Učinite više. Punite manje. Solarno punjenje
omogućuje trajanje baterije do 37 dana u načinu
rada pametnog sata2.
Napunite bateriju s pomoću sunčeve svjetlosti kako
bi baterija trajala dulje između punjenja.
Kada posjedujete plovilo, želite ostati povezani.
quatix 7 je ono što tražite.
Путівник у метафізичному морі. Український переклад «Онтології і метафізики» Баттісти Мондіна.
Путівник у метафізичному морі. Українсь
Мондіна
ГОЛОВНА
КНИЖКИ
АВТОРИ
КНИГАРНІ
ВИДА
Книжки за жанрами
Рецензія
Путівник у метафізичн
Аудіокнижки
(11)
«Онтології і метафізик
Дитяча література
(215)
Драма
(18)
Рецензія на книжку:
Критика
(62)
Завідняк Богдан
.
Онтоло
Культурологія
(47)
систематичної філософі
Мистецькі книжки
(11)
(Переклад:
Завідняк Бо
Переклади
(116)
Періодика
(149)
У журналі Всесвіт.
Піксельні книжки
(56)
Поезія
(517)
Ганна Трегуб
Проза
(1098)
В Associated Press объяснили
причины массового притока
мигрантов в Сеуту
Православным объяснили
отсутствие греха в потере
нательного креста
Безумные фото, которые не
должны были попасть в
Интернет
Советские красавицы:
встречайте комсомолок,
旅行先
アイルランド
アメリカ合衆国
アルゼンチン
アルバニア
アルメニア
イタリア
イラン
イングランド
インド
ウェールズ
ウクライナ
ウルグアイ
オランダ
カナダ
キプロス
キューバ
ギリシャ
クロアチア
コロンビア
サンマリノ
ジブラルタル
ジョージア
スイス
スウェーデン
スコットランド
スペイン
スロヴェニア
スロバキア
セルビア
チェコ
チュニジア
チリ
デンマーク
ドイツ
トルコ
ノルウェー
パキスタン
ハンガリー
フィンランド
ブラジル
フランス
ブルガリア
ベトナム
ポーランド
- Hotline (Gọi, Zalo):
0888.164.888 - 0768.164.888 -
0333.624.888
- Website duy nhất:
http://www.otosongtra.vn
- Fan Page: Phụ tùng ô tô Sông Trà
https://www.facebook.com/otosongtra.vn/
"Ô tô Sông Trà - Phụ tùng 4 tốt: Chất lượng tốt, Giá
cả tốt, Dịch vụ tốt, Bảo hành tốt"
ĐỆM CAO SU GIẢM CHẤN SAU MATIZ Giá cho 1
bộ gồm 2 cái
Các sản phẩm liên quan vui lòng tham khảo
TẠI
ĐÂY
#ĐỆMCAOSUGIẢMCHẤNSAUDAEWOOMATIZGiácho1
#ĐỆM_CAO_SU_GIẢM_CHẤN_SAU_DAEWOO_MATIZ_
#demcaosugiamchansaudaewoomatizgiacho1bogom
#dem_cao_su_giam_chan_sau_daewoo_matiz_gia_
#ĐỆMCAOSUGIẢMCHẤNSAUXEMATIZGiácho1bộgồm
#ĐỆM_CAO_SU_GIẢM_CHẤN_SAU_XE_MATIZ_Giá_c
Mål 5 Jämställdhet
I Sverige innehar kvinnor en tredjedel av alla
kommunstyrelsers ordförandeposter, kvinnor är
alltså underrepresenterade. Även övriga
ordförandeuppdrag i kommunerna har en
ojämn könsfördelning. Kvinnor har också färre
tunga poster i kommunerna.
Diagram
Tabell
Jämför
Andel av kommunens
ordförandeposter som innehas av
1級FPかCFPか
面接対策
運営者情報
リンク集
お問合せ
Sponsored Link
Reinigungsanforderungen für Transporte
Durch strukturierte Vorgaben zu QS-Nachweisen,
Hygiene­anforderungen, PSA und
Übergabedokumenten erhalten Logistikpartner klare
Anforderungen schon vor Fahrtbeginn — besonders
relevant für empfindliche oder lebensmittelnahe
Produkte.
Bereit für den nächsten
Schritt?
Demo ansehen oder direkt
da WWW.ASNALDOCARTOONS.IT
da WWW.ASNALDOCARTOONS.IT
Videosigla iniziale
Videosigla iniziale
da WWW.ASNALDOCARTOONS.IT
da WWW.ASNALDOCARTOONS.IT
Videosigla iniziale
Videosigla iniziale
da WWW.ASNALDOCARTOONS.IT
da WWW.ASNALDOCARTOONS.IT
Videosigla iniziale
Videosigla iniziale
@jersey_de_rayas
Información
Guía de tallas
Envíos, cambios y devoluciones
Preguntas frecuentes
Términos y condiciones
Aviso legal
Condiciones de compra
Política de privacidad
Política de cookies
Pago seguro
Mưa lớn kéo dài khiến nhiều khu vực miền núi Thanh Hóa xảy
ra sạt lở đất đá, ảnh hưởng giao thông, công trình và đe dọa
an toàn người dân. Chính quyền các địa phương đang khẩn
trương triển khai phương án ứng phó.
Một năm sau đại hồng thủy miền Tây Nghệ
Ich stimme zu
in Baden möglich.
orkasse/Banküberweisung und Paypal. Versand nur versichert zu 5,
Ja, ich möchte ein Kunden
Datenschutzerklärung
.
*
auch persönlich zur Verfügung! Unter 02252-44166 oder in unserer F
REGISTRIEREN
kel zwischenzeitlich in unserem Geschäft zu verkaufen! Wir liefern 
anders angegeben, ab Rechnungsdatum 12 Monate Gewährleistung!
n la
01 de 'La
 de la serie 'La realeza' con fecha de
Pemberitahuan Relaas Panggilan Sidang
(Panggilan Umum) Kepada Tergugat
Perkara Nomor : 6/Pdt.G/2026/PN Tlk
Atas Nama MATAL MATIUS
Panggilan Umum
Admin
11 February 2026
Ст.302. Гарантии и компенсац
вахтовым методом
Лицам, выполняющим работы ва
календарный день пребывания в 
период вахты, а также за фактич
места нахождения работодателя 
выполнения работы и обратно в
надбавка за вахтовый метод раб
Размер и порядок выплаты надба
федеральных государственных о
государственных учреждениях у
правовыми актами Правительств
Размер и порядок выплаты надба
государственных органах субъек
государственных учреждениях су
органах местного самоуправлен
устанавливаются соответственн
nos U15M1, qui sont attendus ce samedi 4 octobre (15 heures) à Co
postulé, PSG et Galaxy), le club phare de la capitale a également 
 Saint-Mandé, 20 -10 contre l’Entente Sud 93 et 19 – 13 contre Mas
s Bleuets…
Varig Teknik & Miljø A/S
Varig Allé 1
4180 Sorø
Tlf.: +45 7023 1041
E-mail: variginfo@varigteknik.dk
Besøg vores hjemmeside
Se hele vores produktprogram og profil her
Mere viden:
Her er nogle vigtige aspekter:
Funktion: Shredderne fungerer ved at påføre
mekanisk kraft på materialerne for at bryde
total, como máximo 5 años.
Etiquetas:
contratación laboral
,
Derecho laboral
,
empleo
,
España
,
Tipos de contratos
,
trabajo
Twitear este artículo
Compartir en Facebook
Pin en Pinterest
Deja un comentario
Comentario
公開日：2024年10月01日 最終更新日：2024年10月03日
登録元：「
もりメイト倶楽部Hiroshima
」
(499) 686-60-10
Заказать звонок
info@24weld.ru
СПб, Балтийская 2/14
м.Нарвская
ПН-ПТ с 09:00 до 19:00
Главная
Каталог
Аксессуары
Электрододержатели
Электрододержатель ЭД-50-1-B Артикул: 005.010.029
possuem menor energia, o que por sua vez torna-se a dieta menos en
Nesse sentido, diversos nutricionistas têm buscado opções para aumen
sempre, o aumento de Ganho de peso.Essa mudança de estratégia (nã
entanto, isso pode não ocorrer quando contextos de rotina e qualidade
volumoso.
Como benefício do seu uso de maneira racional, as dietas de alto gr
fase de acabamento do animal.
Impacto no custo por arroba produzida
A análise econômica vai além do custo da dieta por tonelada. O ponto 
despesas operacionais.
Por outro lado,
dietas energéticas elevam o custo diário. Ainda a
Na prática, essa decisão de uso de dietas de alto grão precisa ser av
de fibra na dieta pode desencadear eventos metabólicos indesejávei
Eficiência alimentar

Action item:
Starting at the line above that contains "Übergabedokumenten erhalten Logistikpartner", write out each line exactly until the line that contains "Información" has been written, and stop there.

Output of the exercise:
Übergabedokumenten erhalten Logistikpartner klare
Anforderungen schon vor Fahrtbeginn — besonders
relevant für empfindliche oder lebensmittelnahe
Produkte.
Bereit für den nächsten
Schritt?
Demo ansehen oder direkt
da WWW.ASNALDOCARTOONS.IT
da WWW.ASNALDOCARTOONS.IT
Videosigla iniziale
Videosigla iniziale
da WWW.ASNALDOCARTOONS.IT
da WWW.ASNALDOCARTOONS.IT
Videosigla iniziale
Videosigla iniziale
da WWW.ASNALDOCARTOONS.IT
da WWW.ASNALDOCARTOONS.IT
Videosigla iniziale
Videosigla iniziale
@jersey_de_rayas
Información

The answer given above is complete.